Subsequent question:
I ask only because my file size is 3 instead of 196662
This is due to memory alignment issues. 196662 is the bytes 36 00 03 00 and 3 is the bytes 03 00 00 00. Most systems need types like int etc to not be split over multiple memory words. So intuitively you think your struct is laid out im memory like:
Offset
short magic_number; 00 - 01
int file_size; 02 - 05
short reserved_bytes[2]; 06 - 09
int data_offset; 0A - 0D
BUT on a 32 bit system that means files_size has 2 bytes in the same word as magic_number and two bytes in the next word. Most compilers will not stand for this, so the way the structure is laid out in memory is actually like:
short magic_number; 00 - 01
<<unused padding>> 02 - 03
int file_size; 04 - 07
short reserved_bytes[2]; 08 - 0B
int data_offset; 0C - 0F
So when you read your byte stream in the 36 00 is going into your padding area which leaves your file_size as getting the 03 00 00 00. Now if you used fwrite to create this data it should have been OK as the padding bytes would have been written out. But if your input is always going to be in the format you have specified it is not appropriate to read the whole struct as one with fread. Instead you will need to read each of the elements individually.

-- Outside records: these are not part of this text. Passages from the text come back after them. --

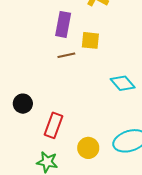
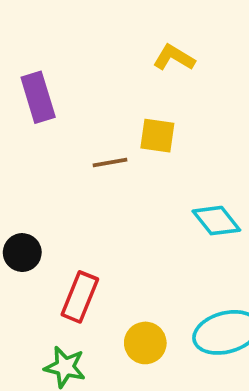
purple rectangle: (63, 24) -> (38, 97), moved, turned -30

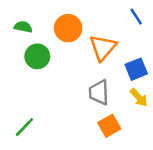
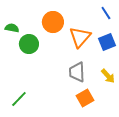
green semicircle: (23, 27) -> (12, 28), moved
blue square: (136, 69) -> (107, 42), moved

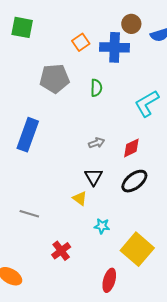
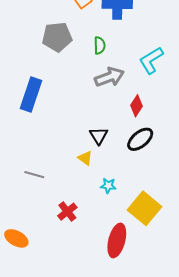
gray arrow: (97, 143) -> (109, 77), moved, size x1.8
red diamond: (131, 148) -> (136, 106), turned -30
red ellipse: (109, 280) -> (117, 240), size x1.4

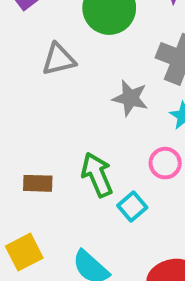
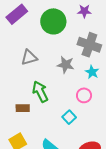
gray triangle: (59, 59) -> (29, 58), moved
green arrow: (97, 175) -> (40, 92), moved

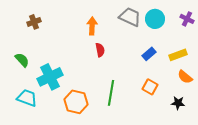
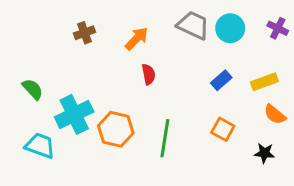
brown cross: (34, 22) -> (85, 33), moved
orange arrow: (92, 26) -> (137, 39), turned 42
orange hexagon: (76, 102) -> (116, 129), moved

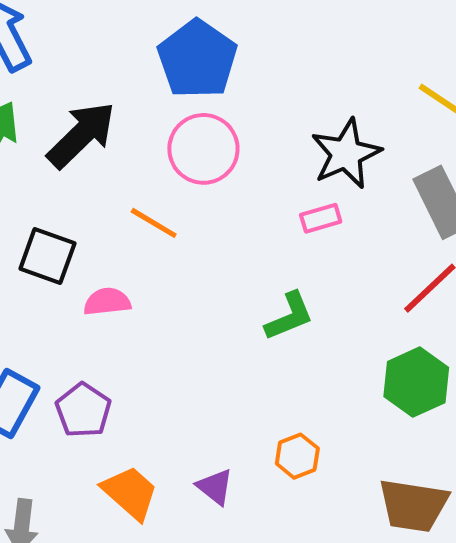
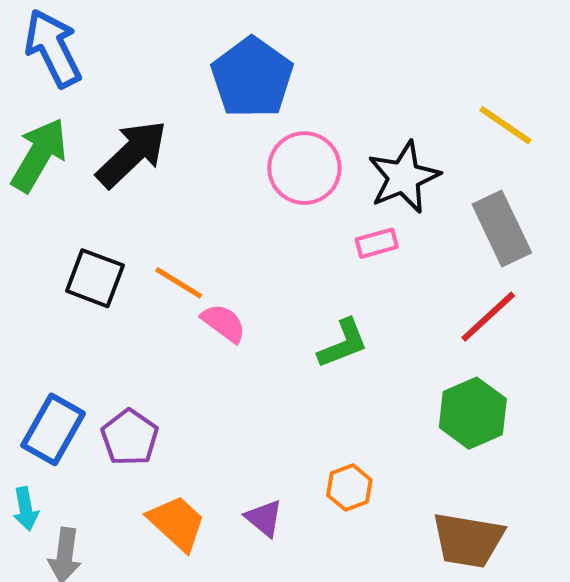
pink circle: (203, 149) -> (304, 168), moved
orange line: (154, 223) -> (179, 283), moved
pink semicircle: (107, 302) -> (224, 323), moved, turned 42

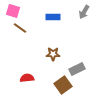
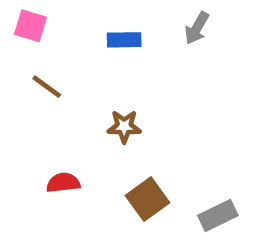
brown line: (20, 28) -> (47, 87), moved
gray rectangle: (77, 69) -> (218, 216), moved

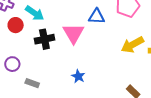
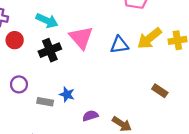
cyan arrow: (35, 13) -> (47, 21), moved
blue triangle: (97, 16) -> (119, 45), moved
blue star: (78, 76) -> (67, 94), moved

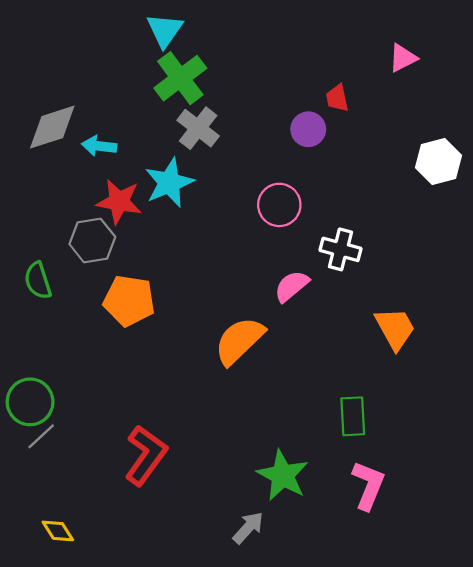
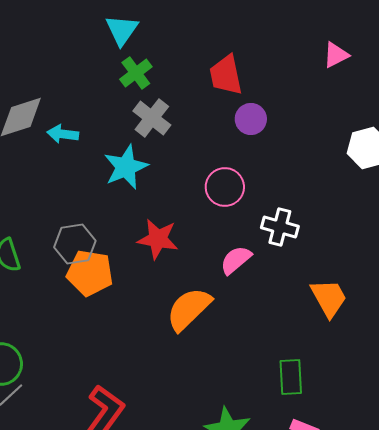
green cross: (180, 78) -> (136, 73), size x0.7
red trapezoid: (337, 98) -> (226, 75), moved, size x1.6
red star: (119, 202) -> (158, 239), moved
gray hexagon: (92, 241) -> (75, 244), moved

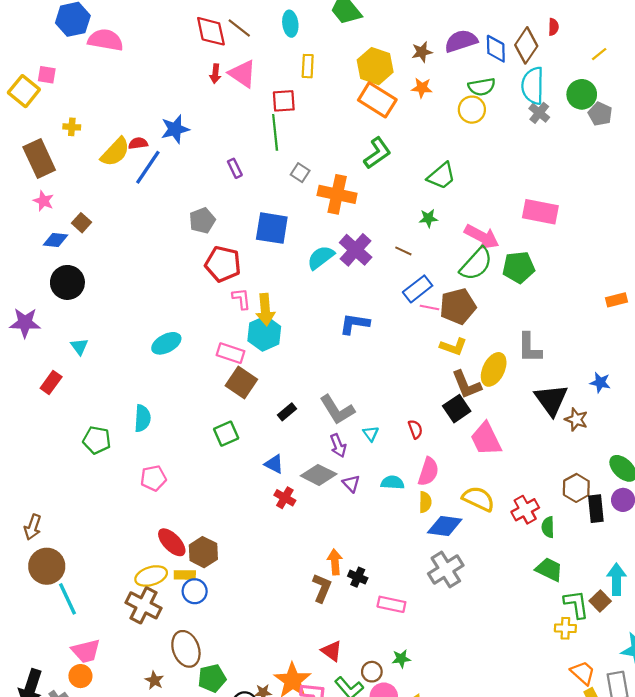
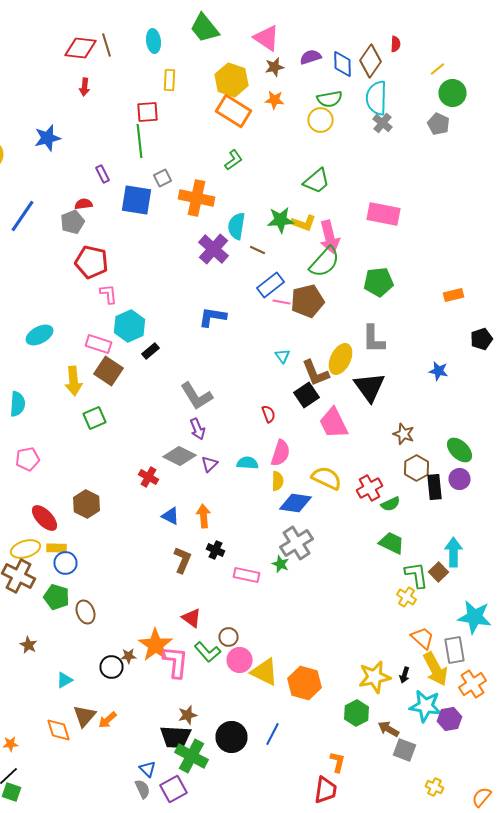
brown line: (239, 28) -> (106, 45), turned 35
red diamond: (211, 31) -> (80, 48), turned -72
purple semicircle: (461, 41) -> (310, 57), size x0.7
pink triangle: (242, 74) -> (266, 38), moved
green circle: (582, 94) -> (452, 93), moved
red semicircle: (138, 143) -> (84, 204), moved
green L-shape: (377, 153) -> (234, 160), size x0.7
blue line: (148, 167) -> (22, 216), moved
gray square: (300, 173) -> (162, 178), turned 30
green trapezoid: (441, 176) -> (316, 181), moved
green star: (428, 218) -> (280, 220), size x1.5
blue square: (272, 228) -> (136, 200), moved
pink arrow: (482, 237) -> (330, 237), turned 48
cyan semicircle: (321, 257) -> (236, 226), moved, turned -44
green pentagon: (519, 267) -> (378, 282), moved
yellow arrow: (265, 310) -> (74, 381), moved
yellow L-shape: (453, 347) -> (304, 223), moved
black triangle: (551, 400) -> (370, 387), moved
black rectangle: (287, 412) -> (150, 351), moved
brown star: (576, 419) -> (404, 434), moved
cyan triangle: (371, 434) -> (282, 356), moved
blue triangle: (274, 464) -> (170, 516), moved
purple triangle: (351, 484) -> (210, 464), turned 30
green semicircle: (548, 527) -> (390, 504), turned -114
brown hexagon: (203, 552) -> (86, 504), moved
orange arrow: (335, 562) -> (204, 516), moved
yellow cross: (565, 628) -> (406, 597), turned 30
brown ellipse: (186, 649) -> (86, 612), moved, size x0.7
green star: (401, 659) -> (280, 564), moved, turned 30
green pentagon: (212, 678) -> (56, 597), moved, turned 30

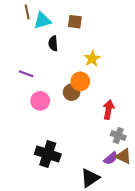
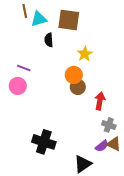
brown square: (75, 22) -> (69, 20), size x1.6
brown circle: (72, 92) -> (78, 87), moved
pink circle: (40, 101) -> (18, 86), moved

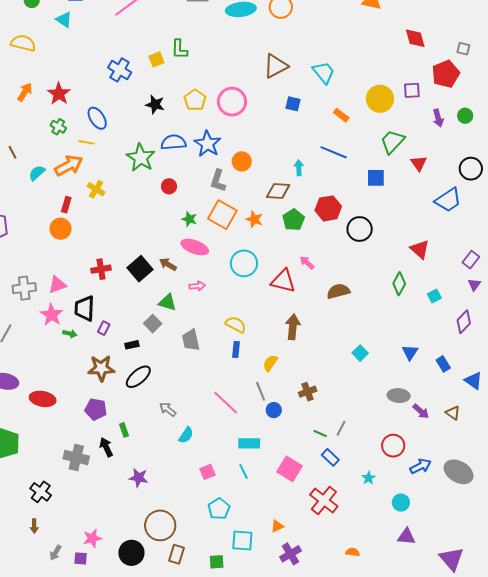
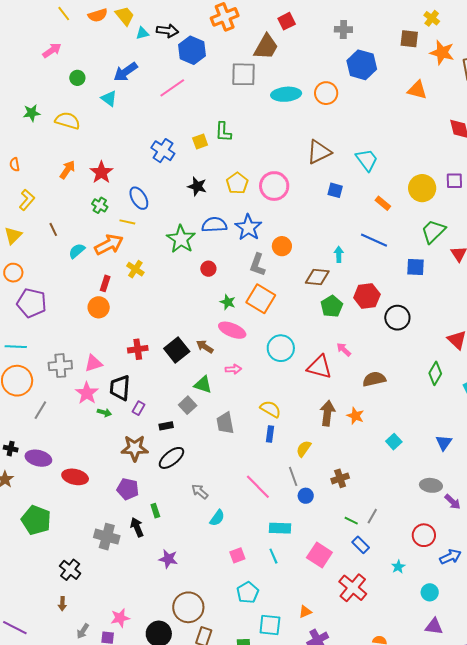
orange star: (254, 219) -> (355, 416), moved

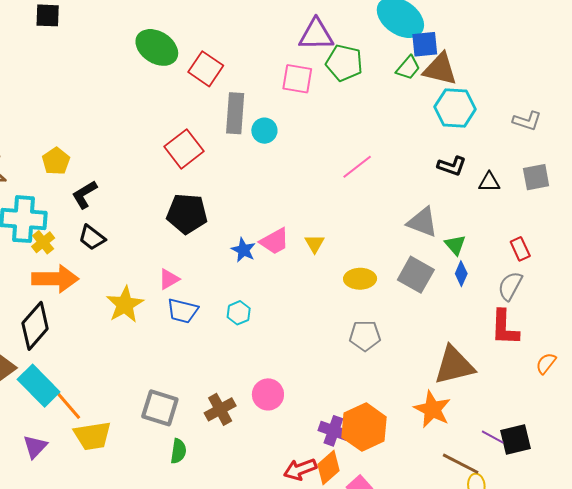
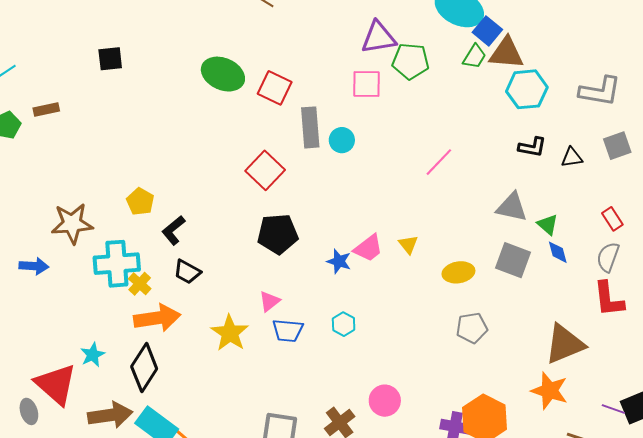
blue square: (425, 44) -> (487, 31), turned -36
gray L-shape: (527, 121) -> (600, 91), size x1.5
blue diamond: (461, 274) -> (558, 252), turned -30

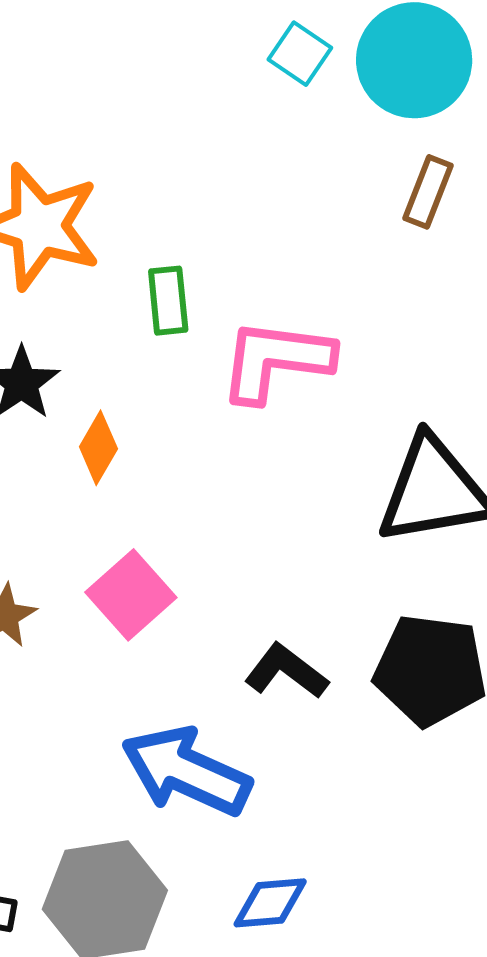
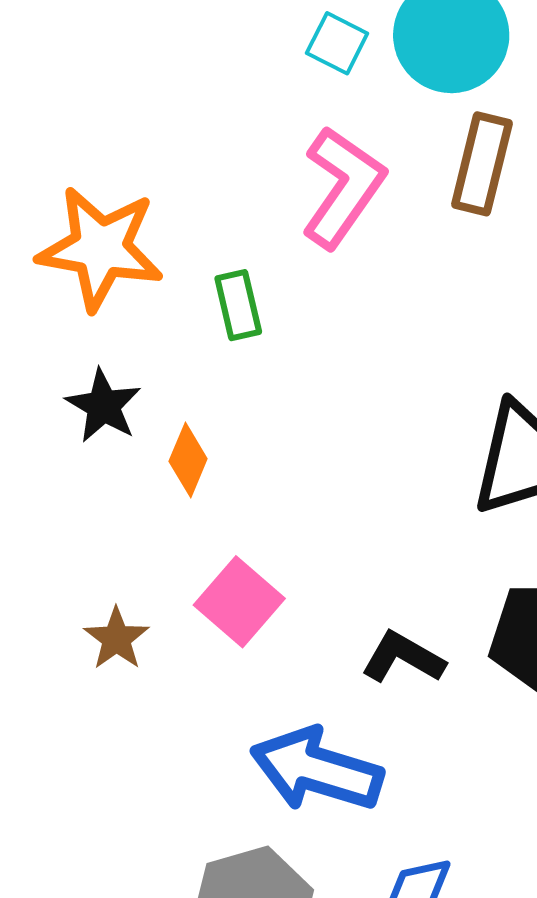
brown rectangle: (428, 192) -> (482, 164), size x1.4
pink L-shape: (276, 360) -> (343, 187), moved, turned 125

Writing a struct to a file is highly non-portable -- it's safest to just not try to do it at all. Using a struct like this is guaranteed to work only if a) the struct is both written and read as a struct (never a sequence of bytes) and b) it's always both written and read on the same (type of) machine. Not only are there "endian" issues with different CPUs (which is what it seems you've run into), there are also "alignment" issues. Different hardware implementations have different rules about placing integers only on even 2-byte or even 4-byte or even 8-byte boundaries. The compiler is fully aware of all this, and inserts hidden padding bytes into your struct so it always works right. But as a result of the hidden padding bytes, it's not at all safe to assume a struct's bytes are laid out in memory like you think they are. If you're very lucky, you work on a computer that uses big-endian byte order and has no alignment restrictions at all, so you can lay structs directly over files and have it work. But you're probably not that lucky -- certainly programs that need to be "portable" to different machines have to avoid trying to lay structs directly over any part of any file.